WHAT IS BEING ASKED. I'd like every line in the following listing that holds "String" copied.

EXTRACTED DATA.
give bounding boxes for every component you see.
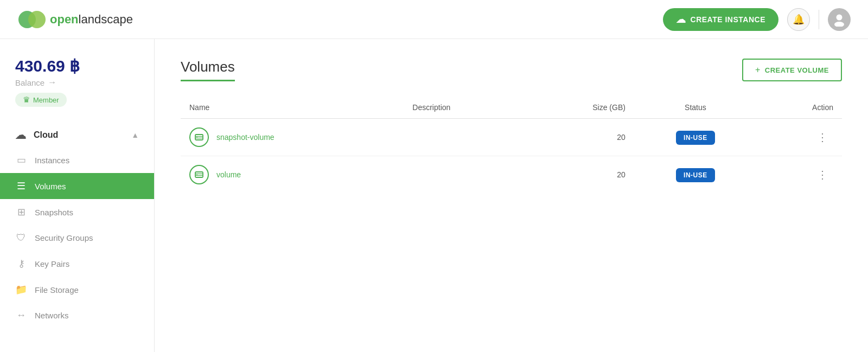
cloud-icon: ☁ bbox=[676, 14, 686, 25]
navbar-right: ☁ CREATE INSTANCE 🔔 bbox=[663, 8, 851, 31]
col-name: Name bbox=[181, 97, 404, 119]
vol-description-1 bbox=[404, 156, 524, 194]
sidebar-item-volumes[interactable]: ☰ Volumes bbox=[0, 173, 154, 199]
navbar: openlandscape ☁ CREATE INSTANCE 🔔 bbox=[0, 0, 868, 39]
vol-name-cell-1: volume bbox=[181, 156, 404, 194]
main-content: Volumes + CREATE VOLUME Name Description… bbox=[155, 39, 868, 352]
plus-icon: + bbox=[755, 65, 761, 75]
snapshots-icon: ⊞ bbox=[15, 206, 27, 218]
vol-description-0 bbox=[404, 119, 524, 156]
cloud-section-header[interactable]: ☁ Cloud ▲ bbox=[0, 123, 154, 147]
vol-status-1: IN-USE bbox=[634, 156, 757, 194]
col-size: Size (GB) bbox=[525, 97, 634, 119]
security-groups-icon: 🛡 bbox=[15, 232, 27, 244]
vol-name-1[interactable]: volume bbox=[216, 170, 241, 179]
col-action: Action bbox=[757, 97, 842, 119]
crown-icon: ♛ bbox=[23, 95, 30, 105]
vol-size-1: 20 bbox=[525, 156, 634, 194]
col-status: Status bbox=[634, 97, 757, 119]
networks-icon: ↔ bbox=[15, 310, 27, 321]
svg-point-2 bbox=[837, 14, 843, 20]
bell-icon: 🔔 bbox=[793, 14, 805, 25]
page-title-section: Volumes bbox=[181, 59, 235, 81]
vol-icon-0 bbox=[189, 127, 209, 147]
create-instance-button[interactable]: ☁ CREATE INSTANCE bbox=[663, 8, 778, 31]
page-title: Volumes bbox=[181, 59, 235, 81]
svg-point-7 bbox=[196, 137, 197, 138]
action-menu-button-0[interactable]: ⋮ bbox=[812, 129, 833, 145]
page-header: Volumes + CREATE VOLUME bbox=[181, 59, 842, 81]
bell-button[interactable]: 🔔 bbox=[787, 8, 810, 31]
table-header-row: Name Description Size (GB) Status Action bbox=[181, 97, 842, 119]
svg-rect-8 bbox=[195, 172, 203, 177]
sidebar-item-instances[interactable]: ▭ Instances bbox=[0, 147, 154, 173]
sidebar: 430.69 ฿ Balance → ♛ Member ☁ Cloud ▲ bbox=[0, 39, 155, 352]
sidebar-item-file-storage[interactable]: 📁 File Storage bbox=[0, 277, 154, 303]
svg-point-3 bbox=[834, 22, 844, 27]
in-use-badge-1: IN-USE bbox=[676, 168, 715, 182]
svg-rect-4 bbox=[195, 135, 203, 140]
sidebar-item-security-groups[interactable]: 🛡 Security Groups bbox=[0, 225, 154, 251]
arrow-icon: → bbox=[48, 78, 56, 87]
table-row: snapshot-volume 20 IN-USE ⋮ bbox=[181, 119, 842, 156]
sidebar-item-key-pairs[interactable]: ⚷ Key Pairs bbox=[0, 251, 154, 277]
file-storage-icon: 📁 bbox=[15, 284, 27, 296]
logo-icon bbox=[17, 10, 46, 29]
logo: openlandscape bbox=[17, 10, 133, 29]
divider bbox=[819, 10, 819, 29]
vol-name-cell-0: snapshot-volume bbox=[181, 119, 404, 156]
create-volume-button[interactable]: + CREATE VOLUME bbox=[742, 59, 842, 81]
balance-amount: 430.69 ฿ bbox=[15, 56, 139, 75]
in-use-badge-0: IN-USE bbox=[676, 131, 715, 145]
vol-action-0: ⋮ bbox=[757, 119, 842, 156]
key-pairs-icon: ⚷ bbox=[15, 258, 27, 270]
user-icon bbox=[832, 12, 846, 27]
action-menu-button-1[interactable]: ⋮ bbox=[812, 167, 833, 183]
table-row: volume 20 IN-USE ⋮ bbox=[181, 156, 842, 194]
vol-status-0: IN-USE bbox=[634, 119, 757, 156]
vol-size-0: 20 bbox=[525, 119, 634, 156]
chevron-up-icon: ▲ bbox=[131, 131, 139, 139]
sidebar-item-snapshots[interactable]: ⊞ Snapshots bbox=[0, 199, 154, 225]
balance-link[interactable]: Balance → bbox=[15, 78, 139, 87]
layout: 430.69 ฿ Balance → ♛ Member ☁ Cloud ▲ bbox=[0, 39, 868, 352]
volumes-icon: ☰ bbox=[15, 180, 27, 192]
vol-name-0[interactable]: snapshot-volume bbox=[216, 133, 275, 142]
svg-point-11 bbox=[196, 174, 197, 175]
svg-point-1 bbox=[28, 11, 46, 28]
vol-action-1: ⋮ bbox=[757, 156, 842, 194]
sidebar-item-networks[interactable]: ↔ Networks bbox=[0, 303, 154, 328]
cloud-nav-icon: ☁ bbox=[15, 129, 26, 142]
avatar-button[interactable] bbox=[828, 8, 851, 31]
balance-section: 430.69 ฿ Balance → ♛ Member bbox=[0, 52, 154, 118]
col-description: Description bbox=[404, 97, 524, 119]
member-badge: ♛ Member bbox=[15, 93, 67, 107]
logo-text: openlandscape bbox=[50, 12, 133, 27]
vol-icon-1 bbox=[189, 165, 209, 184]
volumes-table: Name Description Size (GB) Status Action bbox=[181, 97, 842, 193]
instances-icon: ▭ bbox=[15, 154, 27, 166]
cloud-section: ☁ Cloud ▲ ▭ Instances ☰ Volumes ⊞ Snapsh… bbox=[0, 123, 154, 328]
---
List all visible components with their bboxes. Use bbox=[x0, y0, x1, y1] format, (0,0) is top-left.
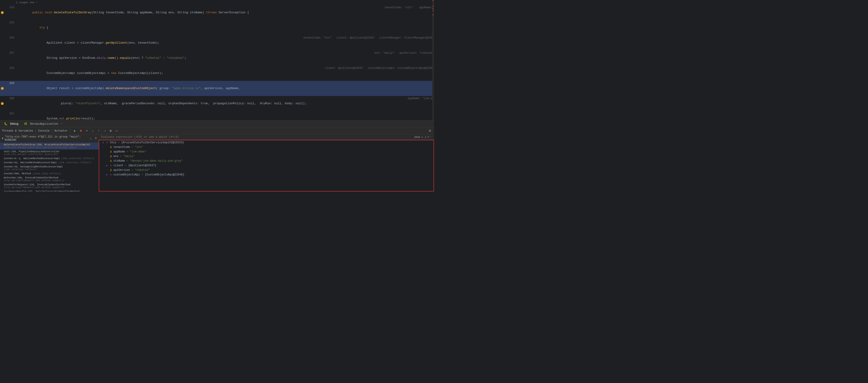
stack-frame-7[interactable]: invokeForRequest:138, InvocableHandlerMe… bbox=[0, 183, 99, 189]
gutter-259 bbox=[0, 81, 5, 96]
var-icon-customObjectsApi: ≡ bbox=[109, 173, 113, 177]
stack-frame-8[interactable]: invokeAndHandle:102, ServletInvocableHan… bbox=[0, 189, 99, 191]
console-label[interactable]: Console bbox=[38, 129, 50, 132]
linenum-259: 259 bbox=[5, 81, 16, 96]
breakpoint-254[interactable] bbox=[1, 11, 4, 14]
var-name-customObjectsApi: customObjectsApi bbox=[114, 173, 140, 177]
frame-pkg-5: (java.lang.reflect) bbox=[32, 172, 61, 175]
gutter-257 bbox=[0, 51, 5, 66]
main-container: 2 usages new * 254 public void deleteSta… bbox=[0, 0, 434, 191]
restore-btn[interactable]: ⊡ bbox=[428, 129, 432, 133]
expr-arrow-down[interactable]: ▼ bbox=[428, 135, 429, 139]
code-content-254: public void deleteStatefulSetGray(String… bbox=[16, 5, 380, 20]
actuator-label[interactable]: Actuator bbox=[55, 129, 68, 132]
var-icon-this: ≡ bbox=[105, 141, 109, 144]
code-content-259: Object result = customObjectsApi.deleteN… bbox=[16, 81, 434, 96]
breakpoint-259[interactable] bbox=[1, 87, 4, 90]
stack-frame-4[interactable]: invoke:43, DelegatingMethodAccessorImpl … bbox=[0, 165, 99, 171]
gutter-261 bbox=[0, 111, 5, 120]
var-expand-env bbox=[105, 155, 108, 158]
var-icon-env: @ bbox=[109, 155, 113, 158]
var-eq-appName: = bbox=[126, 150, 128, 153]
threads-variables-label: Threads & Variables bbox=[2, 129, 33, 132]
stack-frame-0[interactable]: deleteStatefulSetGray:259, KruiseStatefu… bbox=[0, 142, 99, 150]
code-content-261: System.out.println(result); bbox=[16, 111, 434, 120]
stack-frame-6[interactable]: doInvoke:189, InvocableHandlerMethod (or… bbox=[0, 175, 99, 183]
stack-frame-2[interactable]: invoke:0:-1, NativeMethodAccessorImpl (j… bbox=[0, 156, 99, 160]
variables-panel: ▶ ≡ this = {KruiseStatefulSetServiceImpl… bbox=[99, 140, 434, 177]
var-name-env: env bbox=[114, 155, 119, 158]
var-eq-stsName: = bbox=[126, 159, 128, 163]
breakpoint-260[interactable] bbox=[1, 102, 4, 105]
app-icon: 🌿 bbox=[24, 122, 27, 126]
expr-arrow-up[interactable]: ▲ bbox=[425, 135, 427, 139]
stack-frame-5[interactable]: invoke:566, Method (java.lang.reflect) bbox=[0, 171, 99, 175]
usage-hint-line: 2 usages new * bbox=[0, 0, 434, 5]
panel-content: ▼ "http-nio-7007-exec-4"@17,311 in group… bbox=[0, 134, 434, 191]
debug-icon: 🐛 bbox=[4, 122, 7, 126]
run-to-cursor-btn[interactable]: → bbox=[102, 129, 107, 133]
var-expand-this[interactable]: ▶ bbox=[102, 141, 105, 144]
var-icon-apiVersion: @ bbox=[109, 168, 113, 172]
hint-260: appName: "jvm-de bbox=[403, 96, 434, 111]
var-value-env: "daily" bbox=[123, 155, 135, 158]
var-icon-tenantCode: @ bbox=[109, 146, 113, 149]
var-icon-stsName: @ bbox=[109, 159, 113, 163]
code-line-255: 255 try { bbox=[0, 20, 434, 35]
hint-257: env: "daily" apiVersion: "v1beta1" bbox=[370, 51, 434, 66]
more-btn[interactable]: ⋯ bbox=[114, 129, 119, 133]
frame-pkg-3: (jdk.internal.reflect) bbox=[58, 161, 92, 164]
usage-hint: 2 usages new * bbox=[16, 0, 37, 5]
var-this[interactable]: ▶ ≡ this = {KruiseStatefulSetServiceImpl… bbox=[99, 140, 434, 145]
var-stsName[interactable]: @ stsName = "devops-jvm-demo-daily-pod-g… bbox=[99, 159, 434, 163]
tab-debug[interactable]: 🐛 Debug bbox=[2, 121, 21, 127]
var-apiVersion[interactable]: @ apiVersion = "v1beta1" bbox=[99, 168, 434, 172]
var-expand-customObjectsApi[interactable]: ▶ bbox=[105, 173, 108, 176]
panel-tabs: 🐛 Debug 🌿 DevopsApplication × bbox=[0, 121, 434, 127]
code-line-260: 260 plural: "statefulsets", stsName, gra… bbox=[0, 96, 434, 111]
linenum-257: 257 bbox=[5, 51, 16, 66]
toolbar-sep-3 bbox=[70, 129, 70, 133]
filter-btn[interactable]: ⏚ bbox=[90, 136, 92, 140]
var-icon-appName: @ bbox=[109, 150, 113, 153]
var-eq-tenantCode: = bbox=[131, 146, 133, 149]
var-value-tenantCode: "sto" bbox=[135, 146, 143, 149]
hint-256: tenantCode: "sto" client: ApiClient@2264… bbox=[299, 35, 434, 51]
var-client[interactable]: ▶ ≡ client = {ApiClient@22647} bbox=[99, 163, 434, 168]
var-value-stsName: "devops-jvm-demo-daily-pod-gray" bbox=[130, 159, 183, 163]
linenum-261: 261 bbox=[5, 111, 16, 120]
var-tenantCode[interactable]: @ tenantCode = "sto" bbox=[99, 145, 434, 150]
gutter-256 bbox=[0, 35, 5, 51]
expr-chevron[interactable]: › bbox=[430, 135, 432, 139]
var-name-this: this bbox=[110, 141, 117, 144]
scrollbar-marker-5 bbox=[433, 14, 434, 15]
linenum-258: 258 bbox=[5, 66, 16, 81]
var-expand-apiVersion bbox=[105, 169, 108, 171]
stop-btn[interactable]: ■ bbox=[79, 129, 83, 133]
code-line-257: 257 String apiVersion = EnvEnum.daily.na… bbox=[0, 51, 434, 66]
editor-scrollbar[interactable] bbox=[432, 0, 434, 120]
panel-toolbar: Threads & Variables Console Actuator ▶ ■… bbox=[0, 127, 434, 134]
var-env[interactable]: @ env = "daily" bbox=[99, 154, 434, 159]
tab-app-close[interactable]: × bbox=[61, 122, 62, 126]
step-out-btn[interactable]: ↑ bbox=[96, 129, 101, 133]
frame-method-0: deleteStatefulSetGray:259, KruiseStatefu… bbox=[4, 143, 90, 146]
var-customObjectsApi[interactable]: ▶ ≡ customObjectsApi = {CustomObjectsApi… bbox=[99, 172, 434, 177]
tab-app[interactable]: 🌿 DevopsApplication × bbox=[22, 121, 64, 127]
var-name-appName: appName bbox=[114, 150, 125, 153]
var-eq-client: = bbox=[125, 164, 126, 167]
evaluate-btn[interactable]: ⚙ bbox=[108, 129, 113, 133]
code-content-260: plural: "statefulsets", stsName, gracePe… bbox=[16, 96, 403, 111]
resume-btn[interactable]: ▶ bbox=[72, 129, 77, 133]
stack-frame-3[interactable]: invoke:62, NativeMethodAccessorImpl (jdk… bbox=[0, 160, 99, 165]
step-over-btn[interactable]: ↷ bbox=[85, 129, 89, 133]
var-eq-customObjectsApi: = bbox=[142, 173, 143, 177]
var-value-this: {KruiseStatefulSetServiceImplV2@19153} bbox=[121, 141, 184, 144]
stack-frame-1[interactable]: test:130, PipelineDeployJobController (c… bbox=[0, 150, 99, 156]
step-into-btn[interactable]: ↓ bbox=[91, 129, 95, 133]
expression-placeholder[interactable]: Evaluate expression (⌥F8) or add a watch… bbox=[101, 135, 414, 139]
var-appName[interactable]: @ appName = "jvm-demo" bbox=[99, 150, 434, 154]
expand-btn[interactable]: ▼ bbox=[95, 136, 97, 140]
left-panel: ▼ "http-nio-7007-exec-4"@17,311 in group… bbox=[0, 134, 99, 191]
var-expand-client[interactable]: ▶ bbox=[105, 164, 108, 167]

ANSWER SECTION.
code-content-254: public void deleteStatefulSetGray(String… bbox=[16, 5, 380, 20]
code-line-257: 257 String apiVersion = EnvEnum.daily.na… bbox=[0, 51, 434, 66]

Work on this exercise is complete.